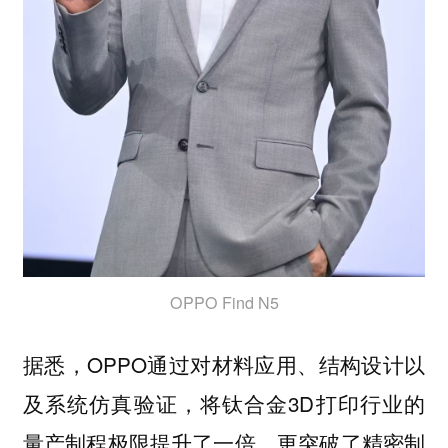
OPPO Find N5
据悉，OPPO通过对材料应用、结构设计以
及系统仿真验证，将钛合金3D打印行业的
量产制程极限提升了一倍，更突破了精密制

The task:
Whenever images occur above, omit them and retype each line exactly as it stands.

Reply to the task:
OPPO Find N5
据悉，OPPO通过对材料应用、结构设计以
及系统仿真验证，将钛合金3D打印行业的
量产制程极限提升了一倍，更突破了精密制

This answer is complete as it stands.